↓↓↓

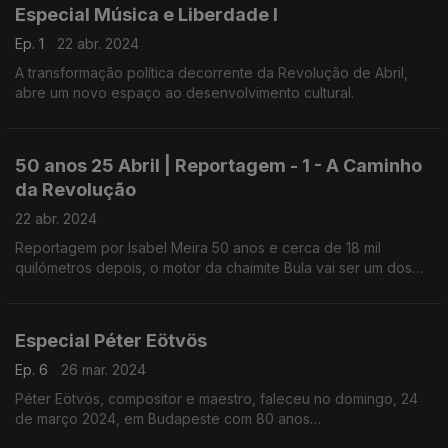
Especial Música e Liberdade I
Ep. 1
22 abr. 2024
A transformação política decorrente da Revolução de Abril,
abre um novo espaço ao desenvolvimento cultural.
50 anos 25 Abril | Reportagem - 1 - A Caminho
da Revolução
22 abr. 2024
Reportagem por Isabel Meira 50 anos e cerca de 18 mil
quilómetros depois, o motor da chaimite Bula vai ser um dos
sons que vai marcar o dia 25 de Abril.
Especial Péter Eötvös
Ep. 6
26 mar. 2024
Péter Eötvös, compositor e maestro, faleceu no domingo, 24
de março 2024, em Budapeste com 80 anos
realização: Pedro Amaral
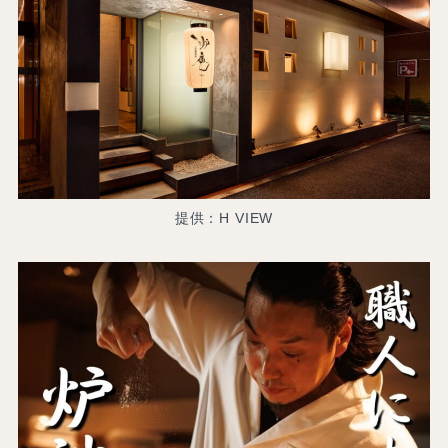
提供：H VIEW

↑↑↑

**WHAT IS BEING ASKED**
No pictures go in the copy. Retype exactly the lines from the one with "sons que vai marcar o dia 25 de Abril." through the last line of the entries above, both included, and nothing more.

**RESULT BELOW**
sons que vai marcar o dia 25 de Abril.
Especial Péter Eötvös
Ep. 6
26 mar. 2024
Péter Eötvös, compositor e maestro, faleceu no domingo, 24
de março 2024, em Budapeste com 80 anos
realização: Pedro Amaral
提供：H VIEW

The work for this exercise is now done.